The following morning, Stanley awoke to find Elvis had bought the entire contents of a toy store for him and his two elder bothers. "Well, my mom saw right off the bat that he would be quite influential. That disturbed her a little bit, to know that this guy was going to have a lot of control over her sons." So much control, in fact, that 36 years later he is still recounting the incident on the other side of the Atlantic.

"When I started school I didn't have any identity - I was just Elvis's stepbrother. Elvis would come to watch me play football, but then nobody watched the game. They were all watching him instead." Home at Graceland was a rock 'n' roll entourage hideout, and his chief playmate was Priscilla. "She was kinda neat."

But with Stanley's adolescence came bell bottoms, long hair, marijuana and domestic tension. "I loved John Lennon. Elvis hated him - he thought he was dangerous. So there was a period where we didn't get along.

"Elvis went to see the President and said, 'Mr Nixon, we have a problem with America. Jane Fonda and John Lennon are corrupting our youth, and my stepbrother is a prime example of that.' He came back and told me he wanted me to be a narcotics agent and nark on all the guys doing drugs at school. Man, can you believe that?" He roars with laughter, and adds without irony: "God bless Elvis. He was very pure."

In 1972 Stanley went on tour with Elvis and saw another side. "Man, it was wild. Private jets, access to anything you wanted. One night he calls me down to the foyer of some hotel, and there are five of the most gorgeous girls you've ever seen. He says to them: 'I give you the boy, now bring me back the man.' I thought, hey, he's cool, man."

First as Elvis's personal aide, then as his bodyguard, Stanley watched him descend from moderate medication levels into massive drug addiction. "I would say, 'Elvis, this is serious shit, this drug thing is for real.' But then I was doing drugs, too, and I thought, hell, Elvis knows what he's doing." But by 1976 it was clear that he didn't. Elvis was bloated, heavily drugged ("Yeah, he was having the odd overdose"), and a book was being written about his drug addiction by former bodyguards. "Elvis got hold of a manuscript and started crying, sobbing that his life was over. I had to watch him piss it all away. I'd keep having to drag him to the bathroom and clean him up.
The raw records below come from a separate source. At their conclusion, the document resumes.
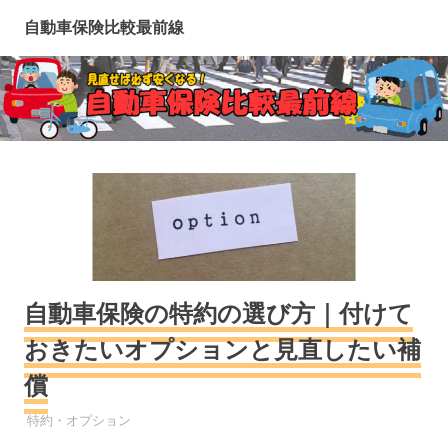
コ
自動車保険比較最前線
ン
テ
ン
ツ
へ
ス
キ
ッ
プ
自動車保険の特約の選び方｜付けて
おきたいオプションと見直したい補
償
自動車保険
特約・オプション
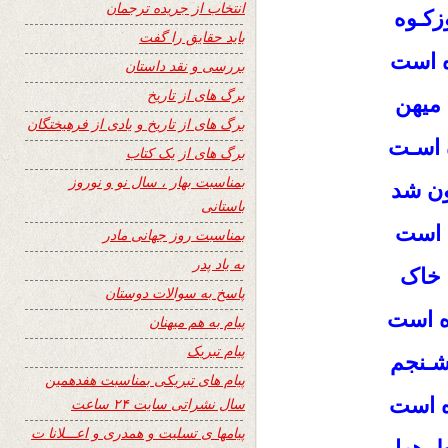
انتخاب از جریده ترجمان
زکـوه
باید حقایق را گفت
ه است
بررسی و نقد داستان
برگ های از تاریخ
 میهن
برگ های از تاریخ و یادی از فرهیختگان
ه اسـت
برگ های از یک کتاب
بمناسبت بهار ، سال نو و نوروز
ون شد
باستانی
ه است
بمناسبت روز جهانی مادر
به یاد پدر
 خاک
پاسخ به سوالات دوستان
ه است
پیام به هم میهنان
پیام تبریک
شـنجم
پیام های تبریکی بمناسبت هفدهمین
ه است
سال نشراتی سایت ۲۴ ساعت
پیامها ی تسلیت و همدری و اعـــلانا ت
It was very tough for me to see my hero self- destruct like that."

When Elvis died on his bathroom floor at Graceland, in 1977, Stanley was one of the first on the scene. "I'm the only guy who's got the guts to say Elvis killed himself. I knew it right then. He couldn't bear for the world to find out he wasn't the wonderful apple-pie guy the world knew. And that's why I'm here today, why I talk so candidly about Elvis. These days I care about young people, and the problem we have with drugs. I have to tell them what they did to my stepbrother."
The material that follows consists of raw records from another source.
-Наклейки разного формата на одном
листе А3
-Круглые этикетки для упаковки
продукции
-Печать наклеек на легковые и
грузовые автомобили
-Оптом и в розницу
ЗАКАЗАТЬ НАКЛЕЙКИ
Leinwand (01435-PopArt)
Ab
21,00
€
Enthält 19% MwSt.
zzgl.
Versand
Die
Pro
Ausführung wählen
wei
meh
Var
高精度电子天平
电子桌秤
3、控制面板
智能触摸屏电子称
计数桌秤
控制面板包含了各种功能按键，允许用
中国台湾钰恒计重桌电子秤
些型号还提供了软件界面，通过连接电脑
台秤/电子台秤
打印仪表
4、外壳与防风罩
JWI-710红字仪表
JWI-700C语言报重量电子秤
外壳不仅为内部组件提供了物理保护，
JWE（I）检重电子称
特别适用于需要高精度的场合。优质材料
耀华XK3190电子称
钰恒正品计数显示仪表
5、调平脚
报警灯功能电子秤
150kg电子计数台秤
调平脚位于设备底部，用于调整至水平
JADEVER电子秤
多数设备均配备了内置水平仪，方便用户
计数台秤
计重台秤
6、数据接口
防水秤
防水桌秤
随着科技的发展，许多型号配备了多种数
Stanley is a very likeable man with a lot of entertaining tales to tell. He is hilarious on Elvis's daughter Lisa Marie and her marriage to Michael Jackson. "Boy, he would have had a fit. Elvis wasn't a prejudiced man, you see," Stanley explains gravely, "but he sure didn't believe in mixed marriages."
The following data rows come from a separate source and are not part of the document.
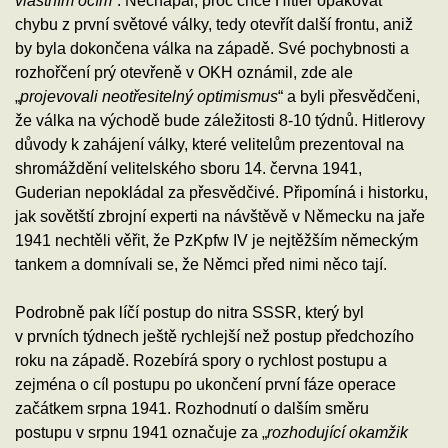
vlastním očím
“. Nechápal, proč chce Hitler opakovat
chybu z první světové války, tedy otevřít další frontu, aniž
by byla dokončena válka na západě. Své pochybnosti a
rozhořčení prý otevřeně v OKH oznámil, zde ale
„
projevovali neotřesitelný optimismus
“ a byli přesvědčeni,
že válka na východě bude záležitosti 8-10 týdnů. Hitlerovy
důvody k zahájení války, které velitelům prezentoval na
shromáždění velitelského sboru 14. června 1941,
Guderian nepokládal za přesvědčivé. Připomíná i historku,
jak sovětští zbrojní experti na návštěvě v Německu na jaře
1941 nechtěli věřit, že PzKpfw IV je nejtěžším německým
tankem a domnívali se, že Němci před nimi něco tají.
Podrobně pak líčí postup do nitra SSSR, který byl
v prvních týdnech ještě rychlejší než postup předchozího
roku na západě. Rozebírá spory o rychlost postupu a
zejména o cíl postupu po ukončení první fáze operace
začátkem srpna 1941. Rozhodnutí o dalším směru
postupu v srpnu 1941 označuje za „
rozhodující okamžik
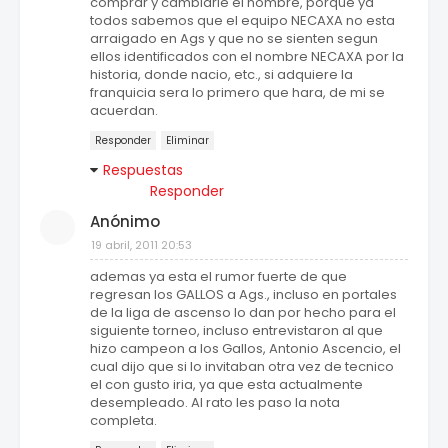
comprar y cambiarle el nombre, porque ya
todos sabemos que el equipo NECAXA no esta
arraigado en Ags y que no se sienten segun
ellos identificados con el nombre NECAXA por la
historia, donde nacio, etc., si adquiere la
franquicia sera lo primero que hara, de mi se
acuerdan.
Responder
Eliminar
Respuestas
Responder
Anónimo
19 abril, 2011 20:53
ademas ya esta el rumor fuerte de que
regresan los GALLOS a Ags., incluso en portales
de la liga de ascenso lo dan por hecho para el
siguiente torneo, incluso entrevistaron al que
hizo campeon a los Gallos, Antonio Ascencio, el
cual dijo que si lo invitaban otra vez de tecnico
el con gusto iria, ya que esta actualmente
desempleado. Al rato les paso la nota
completa.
But Stanley as selfless anti-drugs crusader is hard to swallow. "At school I made a lot of extra lunch-money selling autographs," he giggles, and that's just what he's still doing today. He has indeed, been "doing Elvis" for 17 years. How does he feel about the rest of the Elvis industry?

"Sick people. There's too much value put on Elvis. All those Elvis earrings and all that stuff, that's wrong. And Priscilla just makes a living off of her name. I don't get it. You know what it is?" He glares. "Vicarious living."